[[ Data extracts, beginning ]]
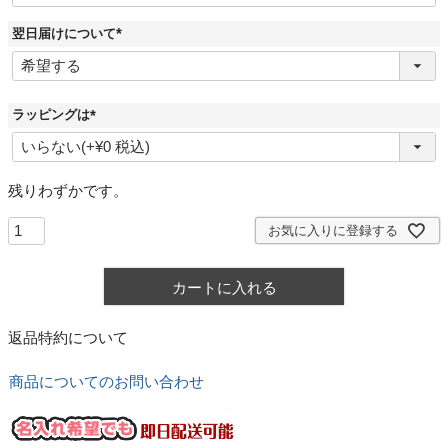
翌日届けについて
(
必
須
)
ラッピングは
(
必
須
)
残りわずかです。
お気に入りに登録する
カートに入れる
返品特約について
商品についてのお問い合わせ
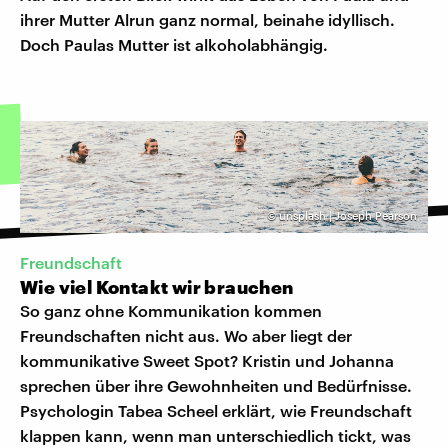
ihrer Mutter Alrun ganz normal, beinahe idyllisch.
Doch Paulas Mutter ist alkoholabhängig.
©
unsplash | Joseph Pearson
Freundschaft
Wie viel Kontakt wir brauchen
So ganz ohne Kommunikation kommen
Freundschaften nicht aus. Wo aber liegt der
kommunikative Sweet Spot? Kristin und Johanna
sprechen über ihre Gewohnheiten und Bedürfnisse.
Psychologin Tabea Scheel erklärt, wie Freundschaft
klappen kann, wenn man unterschiedlich tickt, was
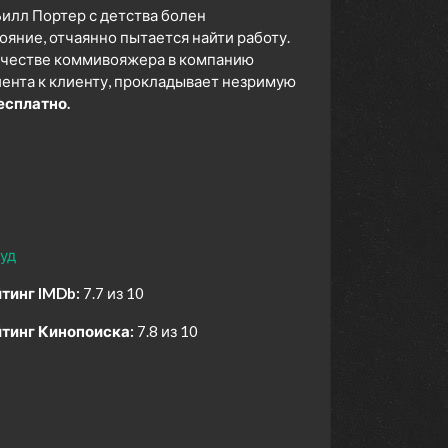
илл Портер с детства болен
ояние, отчаянно пытается найти работу.
качестве коммивояжера в компанию
иента к клиенту, прокладывает незримую
есплатно.
уд
тинг IMDb:
7.7 из 10
тинг Кинопоиска:
7.8 из 10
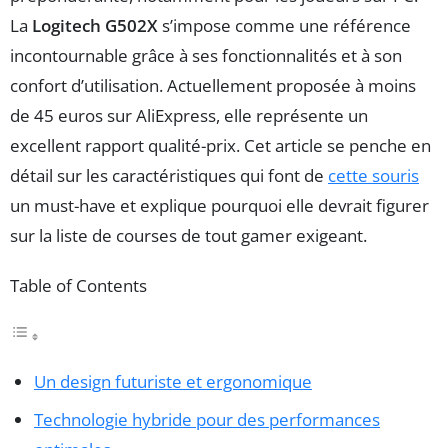
La
Logitech G502X
s’impose comme une référence
incontournable grâce à ses fonctionnalités et à son
confort d’utilisation. Actuellement proposée à moins
de 45 euros sur AliExpress, elle représente un
excellent rapport qualité-prix. Cet article se penche en
détail sur les caractéristiques qui font de
cette souris
un must-have et explique pourquoi elle devrait figurer
sur la liste de courses de tout gamer exigeant.
Table of Contents
Un design futuriste et ergonomique
Technologie hybride pour des performances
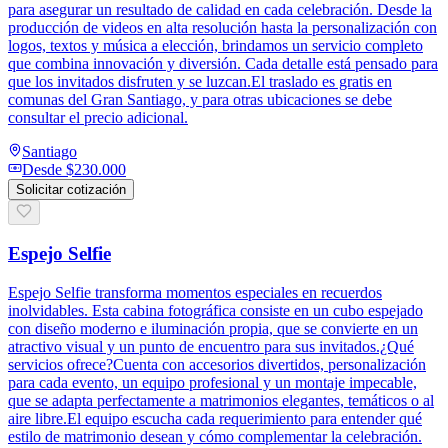
para asegurar un resultado de calidad en cada celebración. Desde la
producción de videos en alta resolución hasta la personalización con
logos, textos y música a elección, brindamos un servicio completo
que combina innovación y diversión. Cada detalle está pensado para
que los invitados disfruten y se luzcan.El traslado es gratis en
comunas del Gran Santiago, y para otras ubicaciones se debe
consultar el precio adicional.
Santiago
Desde
$230.000
Solicitar cotización
Espejo Selfie
Espejo Selfie transforma momentos especiales en recuerdos
inolvidables. Esta cabina fotográfica consiste en un cubo espejado
con diseño moderno e iluminación propia, que se convierte en un
atractivo visual y un punto de encuentro para sus invitados.¿Qué
servicios ofrece?Cuenta con accesorios divertidos, personalización
para cada evento, un equipo profesional y un montaje impecable,
que se adapta perfectamente a matrimonios elegantes, temáticos o al
aire libre.El equipo escucha cada requerimiento para entender qué
estilo de matrimonio desean y cómo complementar la celebración.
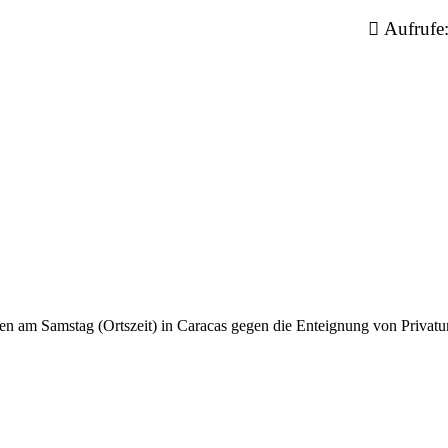
Aufrufe
am Samstag (Ortszeit) in Caracas gegen die Enteignung von Privatunt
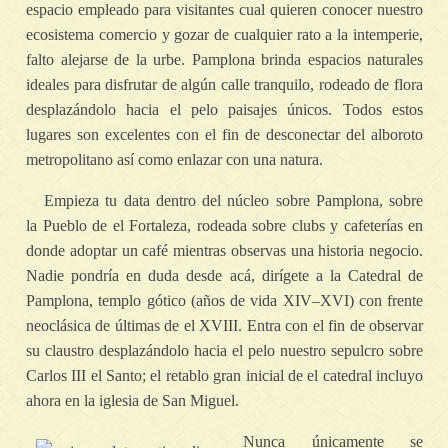
espacio empleado para visitantes cual quieren conocer nuestro
ecosistema comercio y gozar de cualquier rato a la intemperie,
falto alejarse de la urbe. Pamplona brinda espacios naturales
ideales para disfrutar de algún calle tranquilo, rodeado de flora
desplazándolo hacia el pelo paisajes únicos. Todos estos
lugares son excelentes con el fin de desconectar del alboroto
metropolitano así­ como enlazar con una natura.
Empieza tu data dentro del núcleo sobre Pamplona, sobre
la Pueblo de el Fortaleza, rodeada sobre clubs y cafeterías en
donde adoptar un café mientras observas una historia negocio.
Nadie pondrí­a en duda desde acá, dirígete a la Catedral de
Pamplona, templo gótico (años de vida XIV–XVI) con frente
neoclásica de últimas de el XVIII. Entra con el fin de observar
su claustro desplazándolo hacia el pelo nuestro sepulcro sobre
Carlos III el Santo; el retablo gran inicial de el catedral incluyo
ahora en la iglesia de San Miguel.
Nunca únicamente se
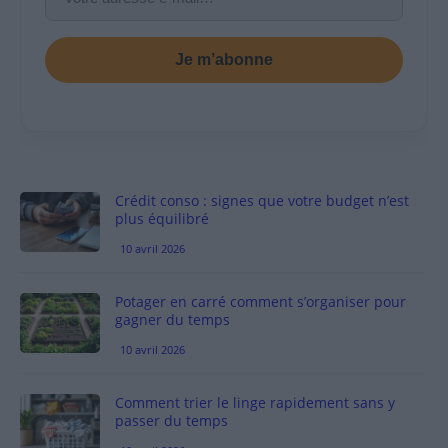
Je m’abonne
Crédit conso : signes que votre budget n’est
plus équilibré
10 avril 2026
Potager en carré comment s’organiser pour
gagner du temps
10 avril 2026
Comment trier le linge rapidement sans y
passer du temps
[[ Data extracts, end ]]
**Assigned task**
One number should be returned: how many lines in the records contain the word "Mutter".

**Task answer**
2